Help Scout relies heavily on message queues for many in-app processes. Queues act as an intermediary behind the scenes, allowing different parts of Help Scout to communicate with each other at scale without impacting performance.
For example, when you send a reply, the reply is handed off to the message queue, then sent to the customer. Other features in Help Scout also rely on message queues, such as Workflows. When conditions are met and a workflow fires, those actions are queued and then performed on matching conversations.
Yesterday, we faced two separate, but semi-related problems with our message queues.
2:35 - 6:30pm EST
We started to notice connectivity issues around 2:35pm EST. These issues were caused by an abnormally high number of events put on the queues. Customers experienced page timeouts and overall sluggishness throughout the app. This issue was corrected by 3:00pm EST and we only saw about 5 minutes of downtime. However, we didn't quite understand where the problem started.
Our message queues responsible for sending outgoing email, updating folder counts and acting on workflows (among other things) were backed up with several hundred thousand events. It took a few hours to get the queues back to a normal level.
7:00pm - 4:30am EST
A little after 7pm EST, the same problem occurred. This time we ended up with several million events on the message queues.
We were able to identify and correct the problem rather quickly this time.

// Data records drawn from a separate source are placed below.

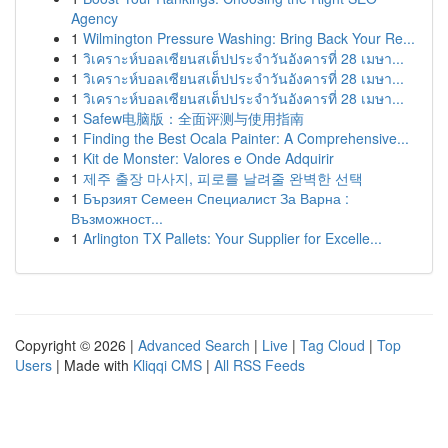
Agency
1
Wilmington Pressure Washing: Bring Back Your Re...
1
วิเคราะห์บอลเซียนสเต็ปประจำวันอังคารที่ 28 เมษา...
1
วิเคราะห์บอลเซียนสเต็ปประจำวันอังคารที่ 28 เมษา...
1
วิเคราะห์บอลเซียนสเต็ปประจำวันอังคารที่ 28 เมษา...
1
Safew电脑版：全面评测与使用指南
1
Finding the Best Ocala Painter: A Comprehensive...
1
Kit de Monster: Valores e Onde Adquirir
1
제주 출장 마사지, 피로를 날려줄 완벽한 선택
1
Бързият Семеен Специалист За Варна :
Възможност...
1
Arlington TX Pallets: Your Supplier for Excelle...
Copyright © 2026 |
Advanced Search
|
Live
|
Tag Cloud
|
Top
Users
| Made with
Kliqqi CMS
|
All RSS Feeds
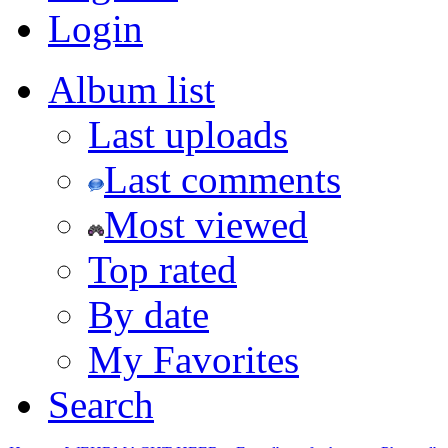
Login
Album list
Last uploads
Last comments
Most viewed
Top rated
By date
My Favorites
Search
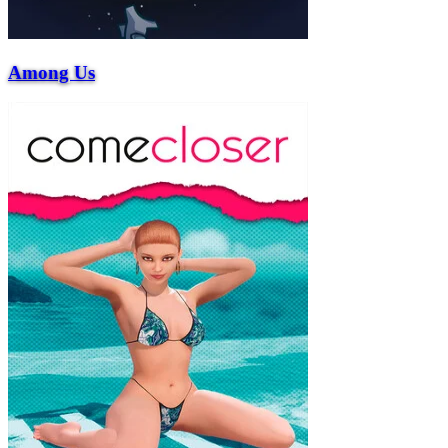
Among Us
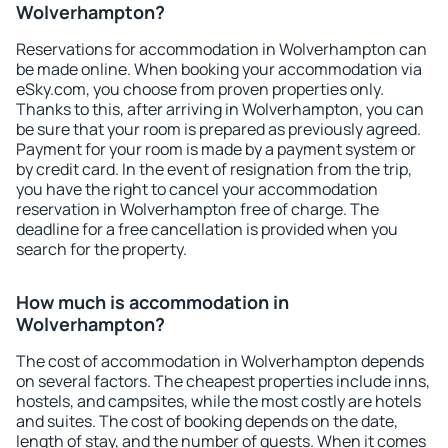
Wolverhampton?
Reservations for accommodation in Wolverhampton can
be made online. When booking your accommodation via
eSky.com, you choose from proven properties only.
Thanks to this, after arriving in Wolverhampton, you can
be sure that your room is prepared as previously agreed.
Payment for your room is made by a payment system or
by credit card. In the event of resignation from the trip,
you have the right to cancel your accommodation
reservation in Wolverhampton free of charge. The
deadline for a free cancellation is provided when you
search for the property.
How much is accommodation in
Wolverhampton?
The cost of accommodation in Wolverhampton depends
on several factors. The cheapest properties include inns,
hostels, and campsites, while the most costly are hotels
and suites. The cost of booking depends on the date,
length of stay, and the number of guests. When it comes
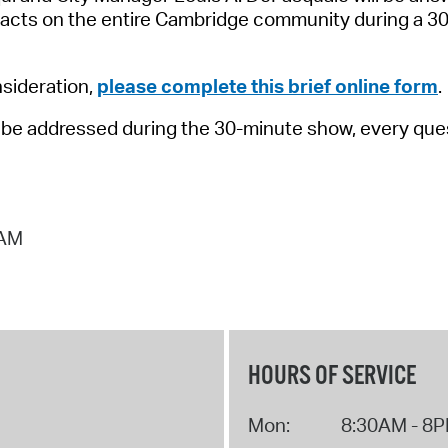
Pay
mpacts on the entire Cambridge community during a 
Pr
nsideration,
please complete this brief online form
.
See
to be addressed during the 30-minute show, every ques
Vi
Wat
 AM
HOURS OF SERVICE
Mon:
8:30AM - 8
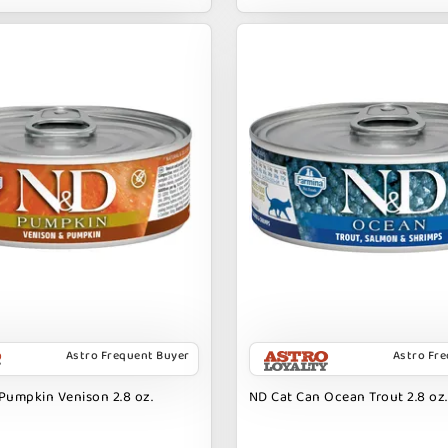
Astro Frequent Buyer
Astro Fr
Pumpkin Venison 2.8 oz.
ND Cat Can Ocean Trout 2.8 oz.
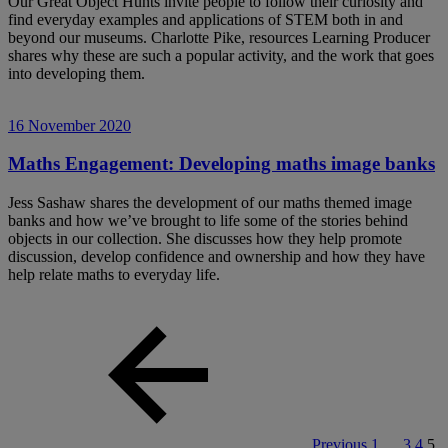
Our Great Object Hunts invite people to follow their curiosity and
find everyday examples and applications of STEM both in and
beyond our museums. Charlotte Pike, resources Learning Producer
shares why these are such a popular activity, and the work that goes
into developing them.
16 November 2020
Maths Engagement: Developing maths image banks
Jess Sashaw shares the development of our maths themed image
banks and how we’ve brought to life some of the stories behind
objects in our collection. She discusses how they help promote
discussion, develop confidence and ownership and how they have
help relate maths to everyday life.
Previous
1
…
3
4
5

The application did not experience any downtime or performance challenges in this window, but several things that depend on message queues were out of whack. The services responsible for updating folder views, folder counts, workflows, and search results fell drastically behind, as did outgoing email.
During this time, emails sent via Help Scout were not delivered to customers right away. Instead, they were delayed for 2-6 hours. The message queues caught up at 4:30am EST. No data was lost during this time period.

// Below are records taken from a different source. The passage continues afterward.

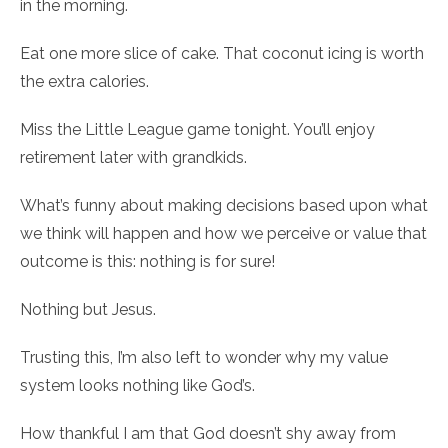
in the morning.
Eat one more slice of cake. That coconut icing is worth
the extra calories.
Miss the Little League game tonight. You’ll enjoy
retirement later with grandkids.
What’s funny about making decisions based upon what
we think will happen and how we perceive or value that
outcome is this: nothing is for sure!
Nothing but Jesus.
Trusting this, I’m also left to wonder why my value
system looks nothing like God’s.
How thankful I am that God doesn’t shy away from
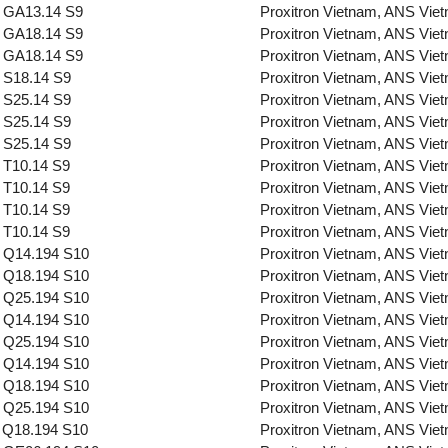
 GA13.14 S9
Proxitron Vietnam, ANS Vie
 GA18.14 S9
Proxitron Vietnam, ANS Vie
 GA18.14 S9
Proxitron Vietnam, ANS Vie
 S18.14 S9
Proxitron Vietnam, ANS Vie
 S25.14 S9
Proxitron Vietnam, ANS Vie
 S25.14 S9
Proxitron Vietnam, ANS Vie
 S25.14 S9
Proxitron Vietnam, ANS Vie
 T10.14 S9
Proxitron Vietnam, ANS Vie
 T10.14 S9
Proxitron Vietnam, ANS Vie
 T10.14 S9
Proxitron Vietnam, ANS Vie
 T10.14 S9
Proxitron Vietnam, ANS Vie
 Q14.194 S10
Proxitron Vietnam, ANS Vie
 Q18.194 S10
Proxitron Vietnam, ANS Vie
 Q25.194 S10
Proxitron Vietnam, ANS Vie
 Q14.194 S10
Proxitron Vietnam, ANS Vie
 Q25.194 S10
Proxitron Vietnam, ANS Vie
 Q14.194 S10
Proxitron Vietnam, ANS Vie
 Q18.194 S10
Proxitron Vietnam, ANS Vie
 Q25.194 S10
Proxitron Vietnam, ANS Vie
 Q18.194 S10
Proxitron Vietnam, ANS Vie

We've made a few short term adjustments to the way we handle our message queues. We've also added additional logging and notifications for specific services. Long term, we're reprioritizing infrastructure updates to make sure these processes run smoothly at all times.
We're separating message queues for outgoing email, so that in the event of a backup, outgoing email is not delayed.
We're already working on a project that will keep folder counts up-to-date in a more real-time, efficient manner.
We've learned valuable lessons from these events, and we're incredibly sorry for all of the stress and trouble we caused yesterday. We're off to make things better!